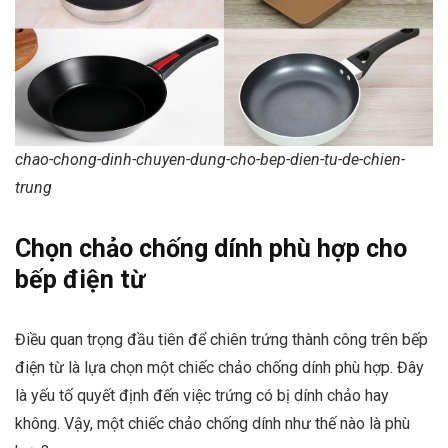
chao-chong-dinh-chuyen-dung-cho-bep-dien-tu-de-chien-
trung
Chọn chảo chống dính phù hợp cho
bếp điện từ
Điều quan trọng đầu tiên để chiên trứng thành công trên bếp
điện từ là lựa chọn một chiếc chảo chống dính phù hợp. Đây
là yếu tố quyết định đến việc trứng có bị dính chảo hay
không. Vậy, một chiếc chảo chống dính như thế nào là phù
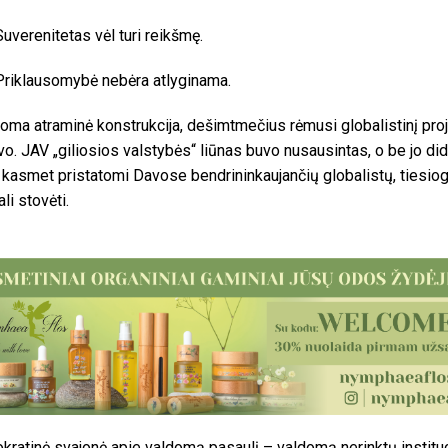
Suverenitetas vėl turi reikšmę.
Priklausomybė nebėra atlyginama.
ma atraminė konstrukcija, dešimtmečius rėmusi globalistinį proj
vo. JAV „giliosios valstybės“ liūnas buvo nusausintas, o be jo didi
, kasmet pristatomi Davose bendrininkaujančių globalistų, tiesio
li stovėti.
kratinė svajonė apie valdomą pasaulį – valdomą nerinktų instituc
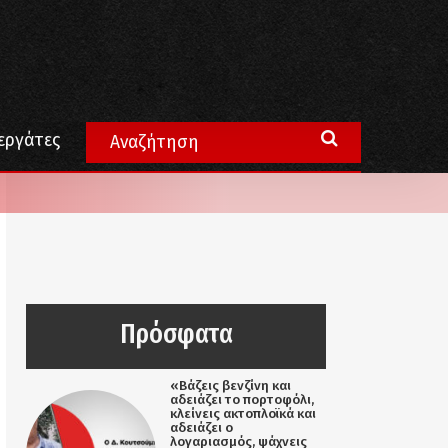
εργάτες
Πρόσφατα
«Βάζεις βενζίνη και
αδειάζει το πορτοφόλι,
κλείνεις ακτοπλοϊκά και
αδειάζει ο
λογαριασμός, ψάχνεις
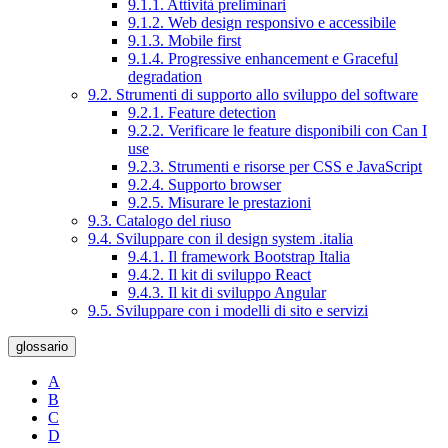
9.1.1. Attività preliminari
9.1.2. Web design responsivo e accessibile
9.1.3. Mobile first
9.1.4. Progressive enhancement e Graceful
degradation
9.2. Strumenti di supporto allo sviluppo del software
9.2.1. Feature detection
9.2.2. Verificare le feature disponibili con Can I
use
9.2.3. Strumenti e risorse per CSS e JavaScript
9.2.4. Supporto browser
9.2.5. Misurare le prestazioni
9.3. Catalogo del riuso
9.4. Sviluppare con il design system .italia
9.4.1. Il framework Bootstrap Italia
9.4.2. Il kit di sviluppo React
9.4.3. Il kit di sviluppo Angular
9.5. Sviluppare con i modelli di sito e servizi
glossario
A
B
C
D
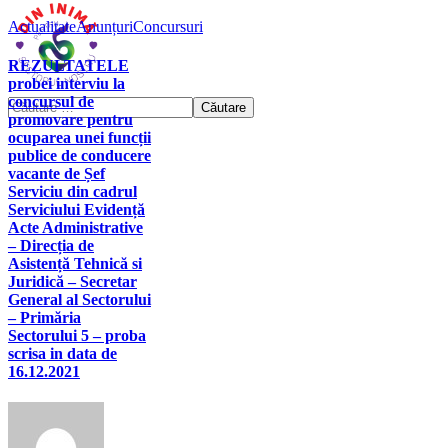
Actualitate
Anunțuri
Concursuri
REZULTATELE
probei interviu la
concursul de
promovare pentru
ocuparea unei funcții
publice de conducere
vacante de Șef
Serviciu din cadrul
Serviciului Evidență
Acte Administrative
– Direcția de
Asistență Tehnică si
Juridică – Secretar
General al Sectorului
– Primăria
Sectorului 5 – proba
scrisa in data de
16.12.2021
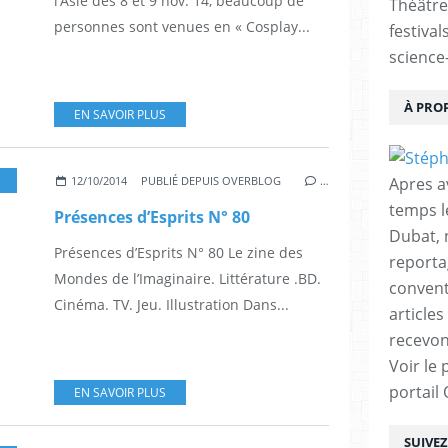
l’Asie des 8 et 9 nov. 14, beaucoup de
Théâtre
personnes sont venues en « Cosplay...
festival
science-
À PRO
EN SAVOIR PLUS
,
CINÉMA
,
COMICS
,
TV
,
SCIENCE-FICTION
,
SÉRIE TV
,
JEUX (ROLE, VIDÉOS, 
Apres a
12/10/2014
PUBLIÉ DEPUIS OVERBLOG
…
temps l
Présences d’Esprits N° 80
Dubat, 
Présences d’Esprits N° 80 Le zine des
reporta
Mondes de l’Imaginaire. Littérature .BD.
conventi
Cinéma. TV. Jeu. Illustration Dans...
articles
recevon
Voir le 
portail
EN SAVOIR PLUS
SUIVE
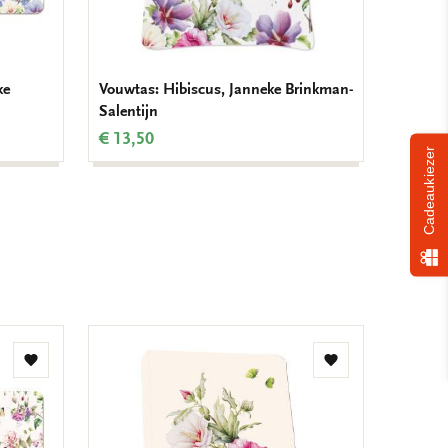
ke
Vouwtas: Hibiscus, Janneke Brinkman-
Lipstic
Salentijn
Brinkm
€ 13,50
€ 7,99
Cadeaukiezer
Toevoegen
Toevoegen
aan
aan
verlanglijst
verlanglijst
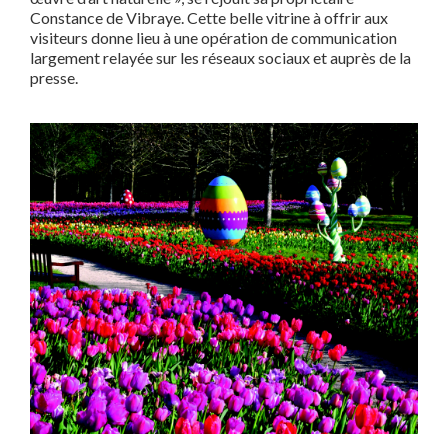
Constance de Vibraye. Cette belle vitrine à offrir aux
visiteurs donne lieu à une opération de communication
largement relayée sur les réseaux sociaux et auprès de la
presse.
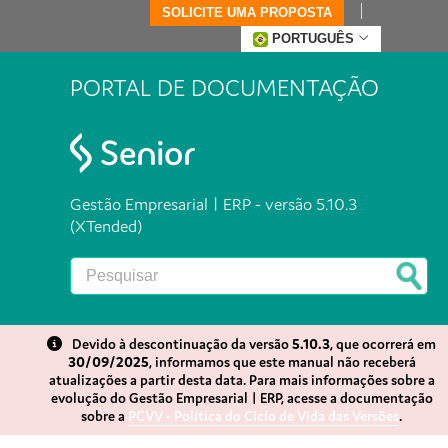
SOLICITE UMA PROPOSTA
PORTUGUÊS
PORTAL DE DOCUMENTAÇÃO
Gestão Empresarial | ERP - versão 5.10.3
(XTended)
Devido à descontinuação da versão
5.10.3
, que ocorrerá em
30/09/2025
, informamos que este manual não receberá
atualizações a partir desta data. Para mais informações sobre a
evolução do Gestão Empresarial | ERP, acesse a documentação
sobre a
PCVV - Política do Ciclo de Vida das Versões
.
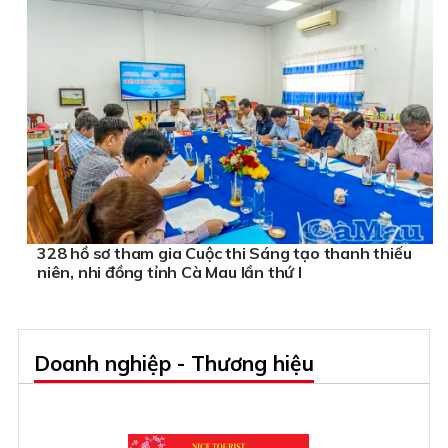
328 hồ sơ tham gia Cuộc thi Sáng tạo thanh thiếu
niên, nhi đồng tỉnh Cà Mau lần thứ I
Doanh nghiệp - Thương hiệu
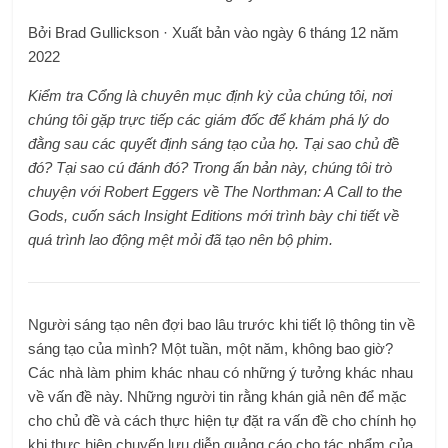
Bởi Brad Gullickson · Xuất bản vào ngày 6 tháng 12 năm
2022
Kiểm tra Cổng là chuyên mục định kỳ của chúng tôi, nơi
chúng tôi gặp trực tiếp các giám đốc để khám phá lý do
đằng sau các quyết định sáng tạo của họ. Tại sao chủ đề
đó? Tại sao cú đánh đó? Trong ấn bản này, chúng tôi trò
chuyện với Robert Eggers về The Northman: A Call to the
Gods, cuốn sách Insight Editions mới trình bày chi tiết về
quá trình lao động mệt mỏi đã tạo nên bộ phim.
Người sáng tạo nên đợi bao lâu trước khi tiết lộ thông tin về
sáng tạo của mình? Một tuần, một năm, không bao giờ?
Các nhà làm phim khác nhau có những ý tưởng khác nhau
về vấn đề này. Những người tin rằng khán giả nên để mặc
cho chủ đề và cách thực hiện tự đặt ra vấn đề cho chính họ
khi thực hiện chuyến lưu diễn quảng cáo cho tác phẩm của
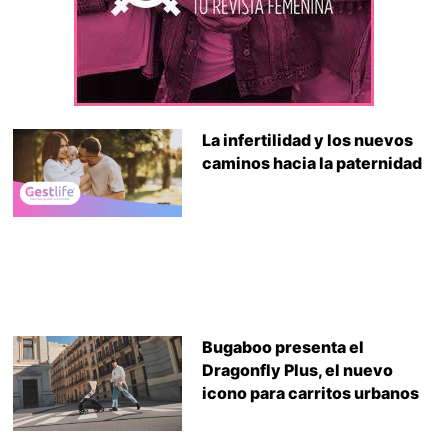
La infertilidad y los nuevos
caminos hacia la paternidad
Bugaboo presenta el
Dragonfly Plus, el nuevo
icono para carritos urbanos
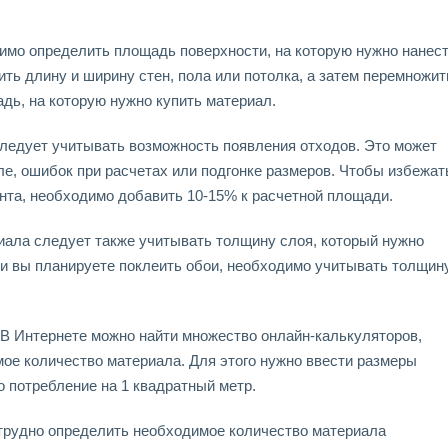
имо определить площадь поверхности, на которую нужно нанес
ть длину и ширину стен, пола или потолка, а затем перемножит
дь, на которую нужно купить материал.
следует учитывать возможность появления отходов. Это может
ле, ошибок при расчетах или подгонке размеров. Чтобы избежат
нта, необходимо добавить 10-15% к расчетной площади.
иала следует также учитывать толщину слоя, который нужно
ли вы планируете поклеить обои, необходимо учитывать толщин
 В Интернете можно найти множество онлайн-калькуляторов,
ое количество материала. Для этого нужно ввести размеры
о потребление на 1 квадратный метр.
трудно определить необходимое количество материала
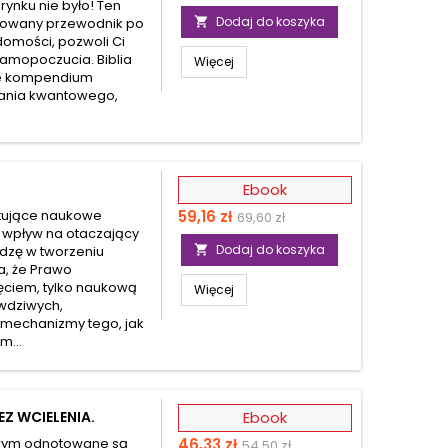
 rynku nie było! Ten
podstawowa
Dodaj do koszyka
strowany przewodnik po

domości, pozwoli Ci
amopoczucia. Biblia
Więcej
zne kompendium
wiania kwantowego,
Ebook
Cena
Cena
ytujące naukowe
59,16 zł
69,60 zł
 wpływ na otaczający
podstawowa
Dodaj do koszyka
edzę w tworzeniu

a, że Prawo
jęciem, tylko naukową
Więcej
awdziwych,
łe mechanizmy tego, jak
m...
Z WCIELENIA.
Ebook
Cena
Cena
tórym odnotowane są
46,33 zł
54,50 zł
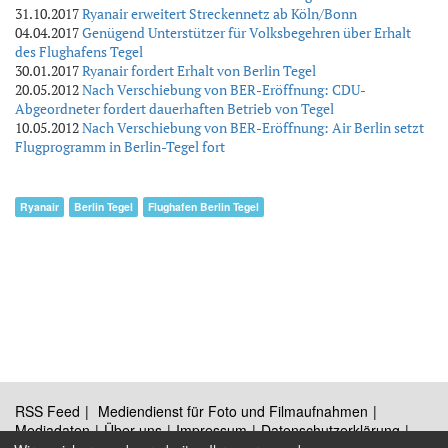
31.10.2017
Ryanair erweitert Streckennetz ab Köln/Bonn
04.04.2017
Genügend Unterstützer für Volksbegehren über Erhalt
des Flughafens Tegel
30.01.2017
Ryanair fordert Erhalt von Berlin Tegel
20.05.2012
Nach Verschiebung von BER-Eröffnung: CDU-
Abgeordneter fordert dauerhaften Betrieb von Tegel
10.05.2012
Nach Verschiebung von BER-Eröffnung: Air Berlin setzt
Flugprogramm in Berlin-Tegel fort
Ryanair
Berlin Tegel
Flughafen Berlin Tegel
RSS Feed
Mediendienst für Foto und Filmaufnahmen
Mediadaten
Über uns
Impressum
Datenschutzerklärung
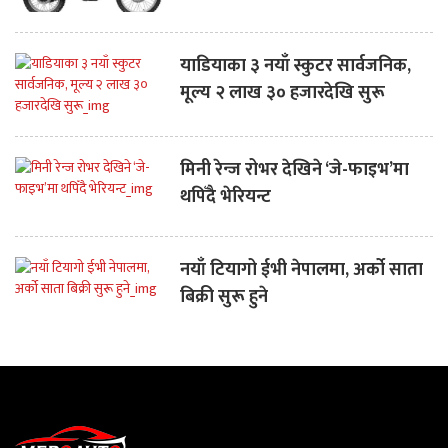
याडियाका ३ नयाँ स्कुटर सार्वजनिक,
मूल्य २ लाख ३० हजारदेखि सुरू
मिनी रेन्ज रोभर देखिने ‘जे-फाइभ’मा
थपिँदै भेरियन्ट
नयाँ टियागो ईभी नेपालमा, अर्को साता
बिक्री सुरू हुने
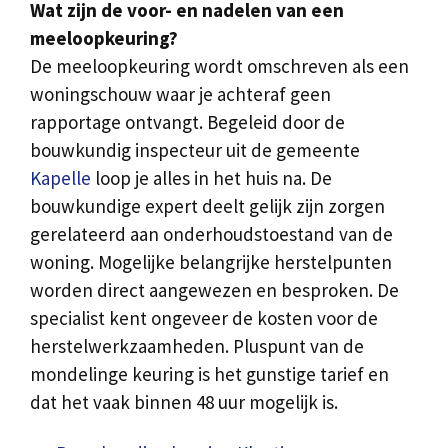
Wat zijn de voor- en nadelen van een
meeloopkeuring?
De meeloopkeuring wordt omschreven als een
woningschouw waar je achteraf geen
rapportage ontvangt. Begeleid door de
bouwkundig inspecteur uit de gemeente
Kapelle
loop je alles in het huis na. De
bouwkundige expert deelt gelijk zijn zorgen
gerelateerd aan onderhoudstoestand van de
woning. Mogelijke belangrijke herstelpunten
worden direct aangewezen en besproken. De
specialist kent ongeveer de kosten voor de
herstelwerkzaamheden. Pluspunt van de
mondelinge keuring is het gunstige tarief en
dat het vaak binnen 48 uur mogelijk is.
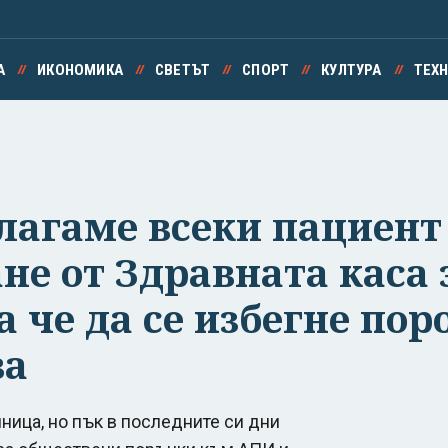
А
ИКОНОМИКА
СВЕТЪТ
СПОРТ
КУЛТУРА
ТЕХ
лагаме всеки пациент
не от Здравната каса 
 че да се избегне пор
ва
ица, но пък в последните си дни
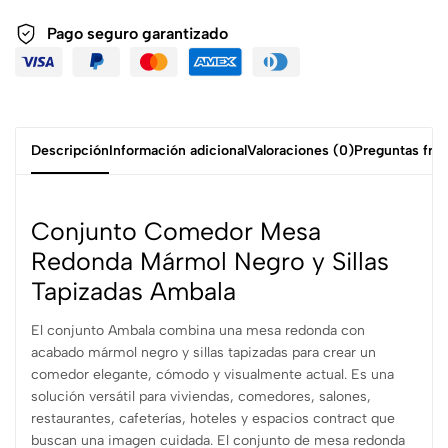
Pago seguro garantizado
Descripción
Información adicional
Valoraciones (0)
Preguntas fre
Conjunto Comedor Mesa
Redonda Mármol Negro y Sillas
Tapizadas Ambala
El conjunto Ambala combina una mesa redonda con
acabado mármol negro y sillas tapizadas para crear un
comedor elegante, cómodo y visualmente actual. Es una
solución versátil para viviendas, comedores, salones,
restaurantes, cafeterías, hoteles y espacios contract que
buscan una imagen cuidada. El conjunto de mesa redonda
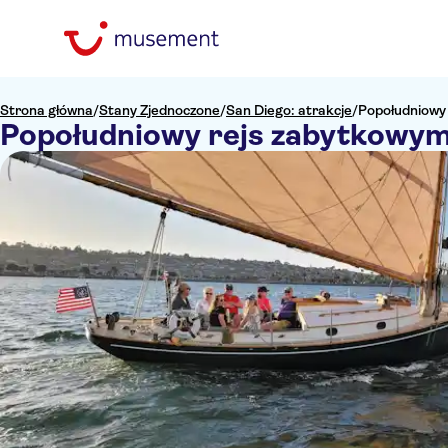
Strona główna
/
Stany Zjednoczone
/
San Diego: atrakcje
/
Popołudniowy
Popołudniowy rejs zabytkowym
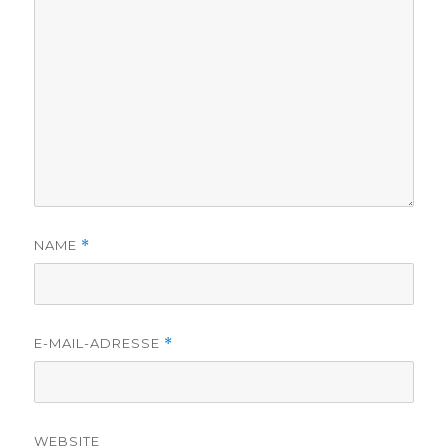
NAME
*
E-MAIL-ADRESSE
*
WEBSITE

┄┄┄┄┄┄

Problem to solve | Pull out all lines from the entries above in which the word "Gestão" appears.

Result for this exercise |
Gestão Empresarial | ERP - versão 5.10.3
evolução do Gestão Empresarial | ERP, acesse a documentação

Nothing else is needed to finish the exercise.